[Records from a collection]
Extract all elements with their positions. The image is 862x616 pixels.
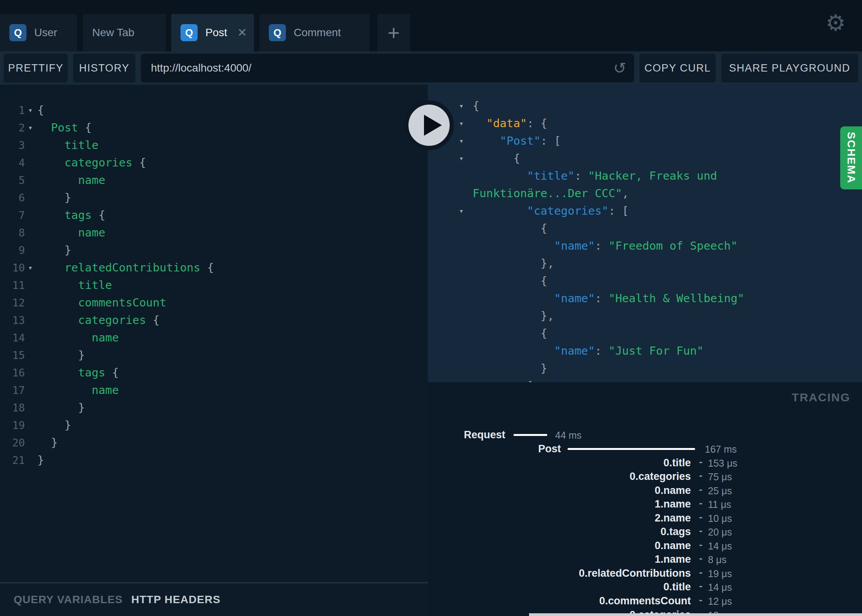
code-token: "title" — [527, 169, 575, 182]
tracing-row: 0.relatedContributions-19 μs — [428, 567, 862, 580]
editor-line[interactable]: 9 } — [0, 242, 428, 259]
tracing-row-value: 8 μs — [708, 554, 727, 565]
editor-line[interactable]: 3 title — [0, 136, 428, 154]
response-code-text: "Post": [ — [473, 132, 561, 150]
editor-line[interactable]: 14 name — [0, 329, 428, 346]
code-token: : — [595, 292, 608, 305]
tracing-row-value: 14 μs — [708, 582, 732, 593]
editor-line[interactable]: 1▾{ — [0, 102, 428, 119]
response-code-text: "name": "Freedom of Speech" — [473, 237, 738, 255]
editor-code-text: name — [37, 172, 105, 189]
query-variables-tab[interactable]: QUERY VARIABLES — [14, 593, 123, 606]
response-line: }, — [428, 255, 862, 272]
code-token: "Just For Fun" — [608, 344, 703, 357]
code-token: { — [105, 366, 119, 379]
tab-new-tab[interactable]: New Tab — [83, 14, 166, 51]
schema-sidebar-tab[interactable]: SCHEMA — [840, 126, 862, 189]
share-playground-button[interactable]: SHARE PLAYGROUND — [721, 54, 858, 82]
http-headers-tab[interactable]: HTTP HEADERS — [131, 593, 221, 606]
code-token: "Health & Wellbeing" — [608, 292, 744, 305]
code-token: } — [37, 348, 85, 362]
editor-code-text: commentsCount — [37, 294, 166, 312]
editor-line[interactable]: 15 } — [0, 346, 428, 364]
editor-line[interactable]: 7 tags { — [0, 206, 428, 224]
tracing-row-label: Post — [428, 443, 561, 455]
fold-arrow-icon[interactable]: ▾ — [459, 150, 464, 167]
editor-line[interactable]: 8 name — [0, 224, 428, 242]
new-tab-button[interactable]: + — [377, 14, 410, 51]
editor-line[interactable]: 19 } — [0, 416, 428, 434]
query-editor-pane[interactable]: 1▾{2▾ Post {3 title4 categories {5 name6… — [0, 85, 428, 582]
code-token: ] — [473, 379, 534, 382]
fold-arrow-icon[interactable]: ▾ — [28, 259, 33, 276]
fold-arrow-icon[interactable]: ▾ — [459, 132, 464, 150]
code-token — [473, 169, 527, 182]
editor-line[interactable]: 4 categories { — [0, 154, 428, 172]
copy-curl-button[interactable]: COPY CURL — [639, 54, 716, 82]
fold-arrow-icon[interactable]: ▾ — [28, 119, 33, 136]
editor-line[interactable]: 10▾ relatedContributions { — [0, 259, 428, 276]
code-token: }, — [473, 257, 554, 270]
tracing-horizontal-scrollbar[interactable] — [529, 613, 862, 616]
tab-label: Post — [205, 26, 227, 39]
editor-line[interactable]: 21} — [0, 452, 428, 469]
editor-line[interactable]: 12 commentsCount — [0, 294, 428, 312]
response-line: } — [428, 360, 862, 377]
code-token — [473, 117, 486, 130]
schema-tab-label: SCHEMA — [845, 132, 857, 184]
editor-line[interactable]: 20 } — [0, 434, 428, 452]
tracing-row-value: 75 μs — [708, 471, 732, 483]
line-number: 12 — [0, 294, 25, 312]
code-token: "name" — [554, 239, 595, 252]
code-token — [473, 204, 527, 217]
editor-line[interactable]: 18 } — [0, 399, 428, 416]
response-code-text: ] — [473, 377, 534, 382]
code-token: name — [37, 331, 119, 344]
query-editor-code: 1▾{2▾ Post {3 title4 categories {5 name6… — [0, 102, 428, 469]
tab-user[interactable]: QUser — [0, 14, 77, 51]
code-token — [473, 134, 500, 147]
tracing-row-value: 153 μs — [708, 458, 738, 469]
line-number: 2 — [0, 119, 25, 136]
fold-arrow-icon[interactable]: ▾ — [459, 97, 464, 115]
code-token: "name" — [554, 292, 595, 305]
endpoint-url-input[interactable] — [141, 62, 613, 74]
line-number: 18 — [0, 399, 25, 416]
code-token — [473, 239, 554, 252]
tracing-title: TRACING — [792, 391, 850, 404]
fold-arrow-icon[interactable]: ▾ — [459, 202, 464, 220]
fold-arrow-icon[interactable]: ▾ — [459, 115, 464, 132]
prettify-button[interactable]: PRETTIFY — [4, 54, 68, 82]
tracing-row: 1.name-8 μs — [428, 553, 862, 566]
editor-line[interactable]: 16 tags { — [0, 364, 428, 382]
editor-line[interactable]: 11 title — [0, 276, 428, 294]
editor-line[interactable]: 13 categories { — [0, 312, 428, 329]
code-token: name — [37, 173, 105, 187]
editor-code-text: name — [37, 382, 119, 399]
play-icon — [424, 115, 442, 136]
code-token: } — [473, 362, 547, 375]
line-number: 17 — [0, 382, 25, 399]
editor-line[interactable]: 2▾ Post { — [0, 119, 428, 136]
fold-arrow-icon[interactable]: ▾ — [28, 102, 33, 119]
tab-post[interactable]: QPost✕ — [171, 14, 254, 51]
editor-code-text: } — [37, 399, 85, 416]
code-token: "Freedom of Speech" — [608, 239, 738, 252]
tab-close-icon[interactable]: ✕ — [237, 27, 247, 38]
tab-comment[interactable]: QComment — [259, 14, 370, 51]
history-button[interactable]: HISTORY — [73, 54, 135, 82]
response-code-text: Funktionäre...Der CCC", — [473, 185, 629, 202]
url-reload-icon[interactable]: ↺ — [613, 59, 626, 77]
editor-line[interactable]: 17 name — [0, 382, 428, 399]
tracing-row-dash: - — [699, 580, 703, 592]
editor-line[interactable]: 6 } — [0, 189, 428, 206]
execute-query-button[interactable] — [404, 100, 454, 150]
response-pane[interactable]: ▾{▾ "data": {▾ "Post": [▾ { "title": "Ha… — [428, 85, 862, 382]
editor-line[interactable]: 5 name — [0, 172, 428, 189]
editor-code-text: tags { — [37, 364, 119, 382]
settings-gear-icon[interactable]: ⚙ — [825, 12, 846, 34]
query-badge: Q — [180, 24, 198, 41]
code-token: "data" — [486, 117, 527, 130]
code-token: "Hacker, Freaks und — [588, 169, 717, 182]
tracing-row-value: 11 μs — [708, 499, 731, 510]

DIRECTIONS FOR THIS TASK:
Each line of the data that holds the word "value" should be copied.

ANSWER TO THIS TASK:
tracing-row-value: 8 μs — [708, 554, 727, 565]
tracing-row-value: 14 μs — [708, 582, 732, 593]
tracing-row-value: 75 μs — [708, 471, 732, 483]
tracing-row-value: 153 μs — [708, 458, 738, 469]
tracing-row-value: 11 μs — [708, 499, 731, 510]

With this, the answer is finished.